As a coach, he told Nankatsu to do the same routine as Tsubasa, which is to dribble with the ball. Goalkeepers can also used hands as well, but it gives him no distinct advantage later on. On the other hand, he also told Tsubasa to play in goal, so he can see how he can dramatically change the flight of the ball by curving, just by making subtle changes in shooting form and aiming points.
- In the Latin American and European Spanish dubs, his name is Roberto Zedinho. In the French and Italian dub, his name is Roberto Sedinho.
- Even though Roberto's method of becoming a great pro soccer player for Tsubasa included becoming a midfielder, Roberto was a forward for the Brazil national team, which meant that if was indeed a gamemaker, he did it just for the time he played in São Paulo FC ("FC Brancos").

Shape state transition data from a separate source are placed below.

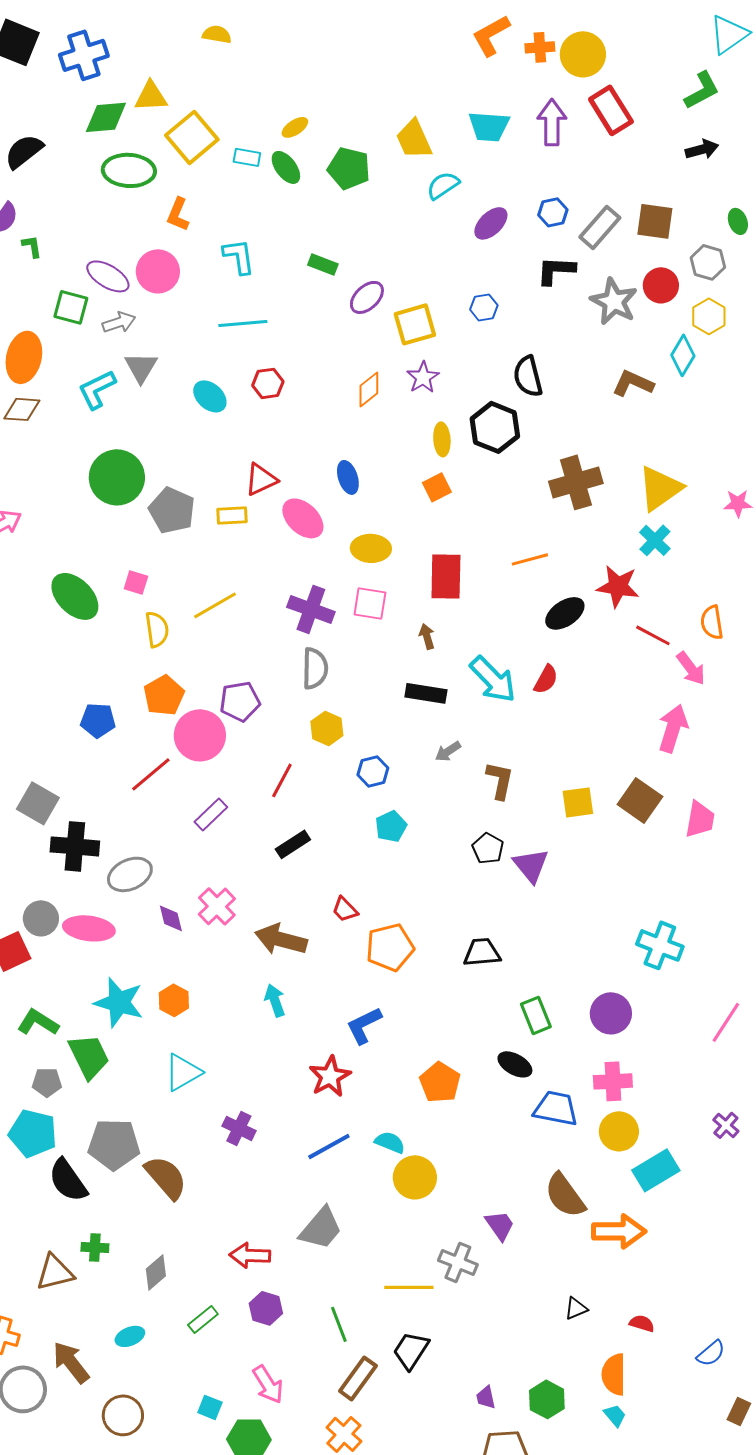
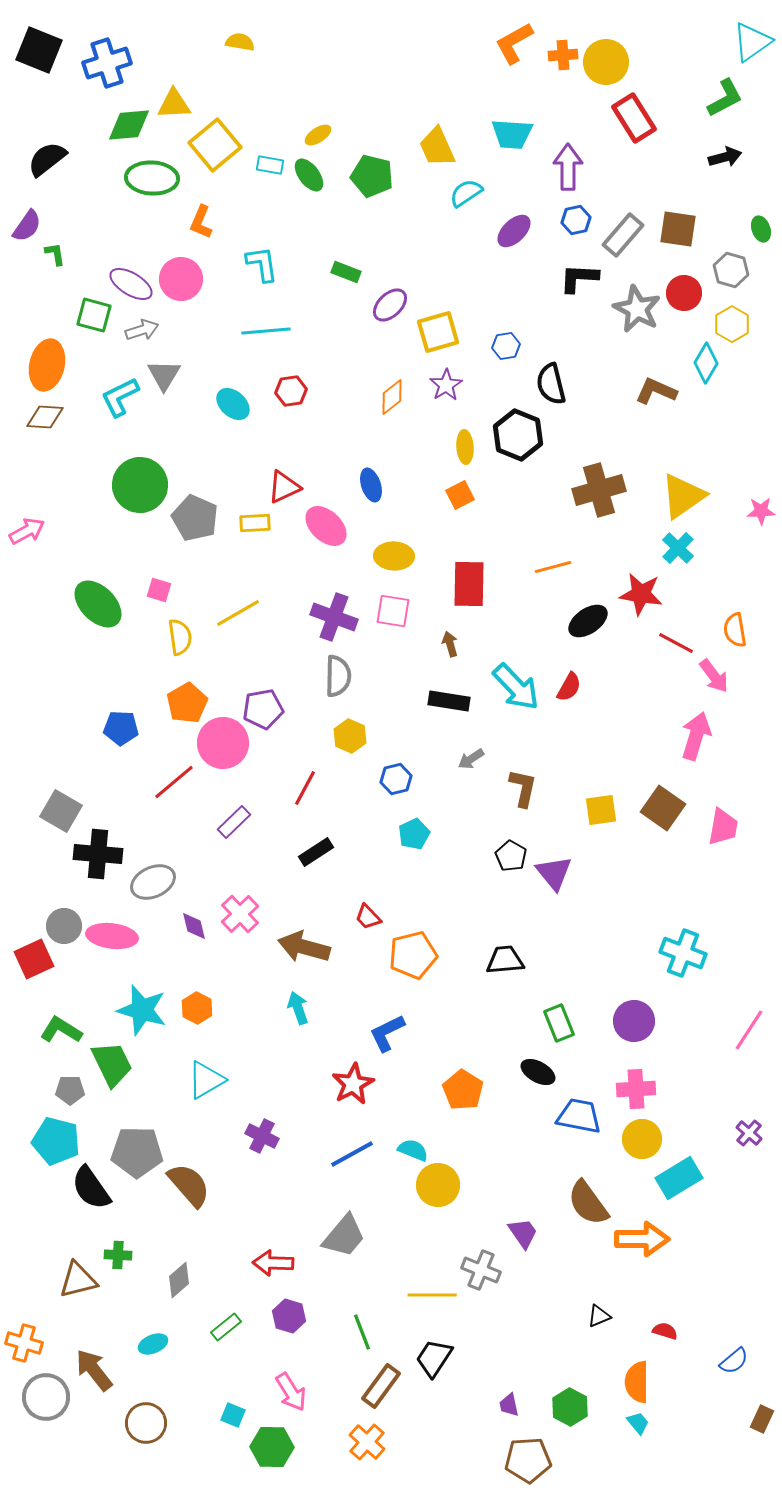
purple arrow: (552, 122) -> (568, 167), moved
blue hexagon: (484, 307) -> (506, 346), moved

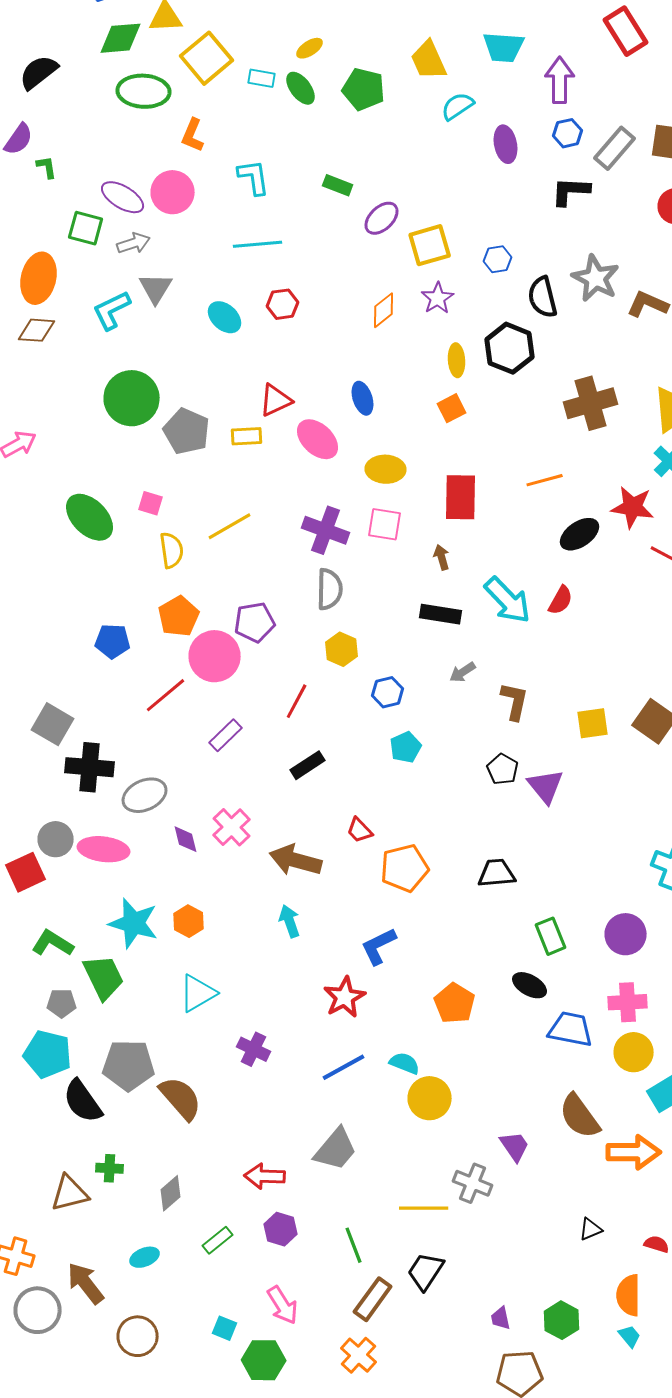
purple ellipse: (514, 231) -> (506, 144), turned -57
gray star: (637, 309) -> (596, 278), moved

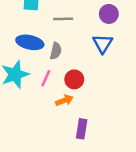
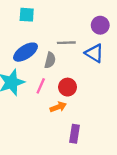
gray line: (63, 19) -> (66, 43), moved
blue ellipse: (30, 42) -> (26, 52), turned -45
blue triangle: (103, 44) -> (94, 53), turned -30

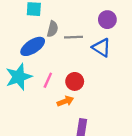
gray semicircle: (50, 60) -> (53, 29), moved

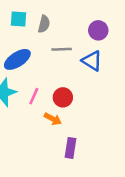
gray semicircle: (53, 29) -> (44, 24), moved
orange arrow: (65, 101) -> (53, 119), turned 49

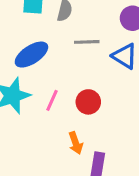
orange arrow: (53, 119) -> (76, 143), moved, turned 42

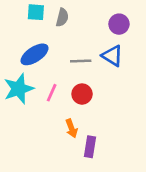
gray line: (87, 42) -> (81, 61), moved

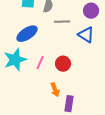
gray line: (81, 61) -> (62, 22), moved

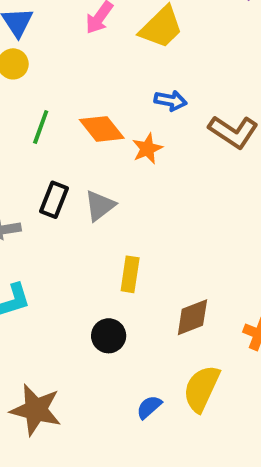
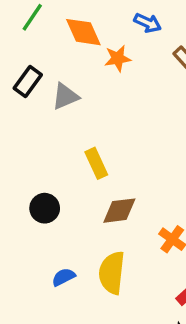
yellow rectangle: (130, 274) -> (96, 163), moved, turned -48
yellow semicircle: (202, 389) -> (112, 273), turned -33

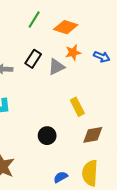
blue arrow: (148, 23) -> (102, 57), moved
orange diamond: (83, 32) -> (66, 27), turned -45
orange star: (118, 58) -> (73, 53), moved

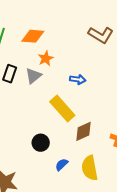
blue arrow: (102, 57) -> (78, 79), moved
yellow rectangle: (77, 107) -> (62, 109), size x1.5
blue semicircle: (61, 177) -> (62, 165), moved

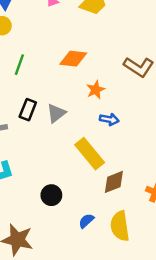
orange diamond: (33, 36) -> (73, 59), moved
orange star: (46, 58) -> (96, 90), moved
black circle: (41, 143) -> (51, 195), moved

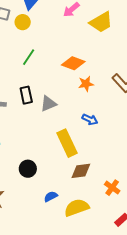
orange star: (96, 90) -> (86, 84), moved
black rectangle: (28, 110) -> (26, 95), turned -48
yellow semicircle: (120, 226) -> (77, 208), turned 65

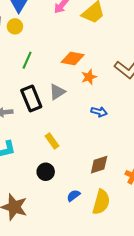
black rectangle: (26, 95) -> (31, 99), size x1.4
gray triangle: (48, 104) -> (57, 92), moved
yellow rectangle: (67, 143) -> (52, 141), moved, size x0.6
yellow semicircle: (77, 208) -> (101, 202), turned 135

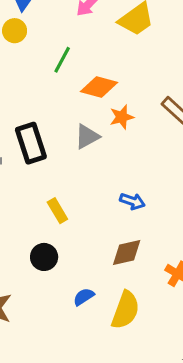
green line: (27, 60) -> (62, 60), moved
gray triangle: (57, 92) -> (87, 136), moved
blue arrow: (99, 112) -> (132, 201), moved

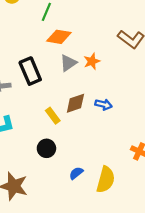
orange diamond: (99, 87) -> (59, 37), moved
orange star: (122, 117) -> (92, 61), moved
brown diamond: (127, 252) -> (75, 103), moved

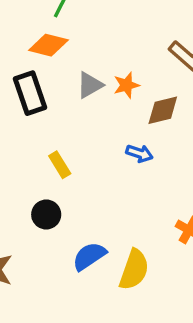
orange diamond: (59, 37) -> (48, 45), moved
brown diamond: (75, 103) -> (163, 110), moved
blue semicircle: (76, 173) -> (89, 256), size x1.5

- His name was adapted to Roberto "Maravilha" ("Wonder") in the Brazilian dub of Captain Tsubasa J, based on players who had the same nickname, Dario José dos Santos and Túlio Humberto Pereira Costa (who was in activity by the time of the dub). In Road to 2002 anime dub, his name wasn't changed. In the brazilian dub of the 2018 series, he is usually called as Roberto Maravilha Hongo, with "Maravilha" being his player nickname.
- His character was probably based on Eduardo Gonçalves de Andrade, a Brazilian former soccer player who also retired because of detachment of the retina.
- In the Brazilian Portuguese dub, he was voiced by Bruno Rocha in the J series, by Alfredo Rollo in the 2001 series, and now by Douglas Monteiro in the 2018 remake.
- According to the 2018 remake, his favourite whisky is Suntory Old Whisky (spelt Moontory). The reason his retina detached was from a hard tackle where he fell to the back of his head while playing for Brazil, but did not suffer severe concussion.
- ↑ 1.0 1.1 Captain Tsubasa exhibition
- ↑ 2.0 2.1 2018 anime
- ↑ It is even stated by Kodai Ozora that Roberto was in fact Tsubasa's present for his 12th birthday since he just entered 6th grade school.
- ↑ Only in the Captain Tsubasa J version, the Drive Shoot was developed just after the Elementary school era, as in the epilogue of the Kids' Dream arc, we see Tsubasa using this shot against Morisaki on a training match.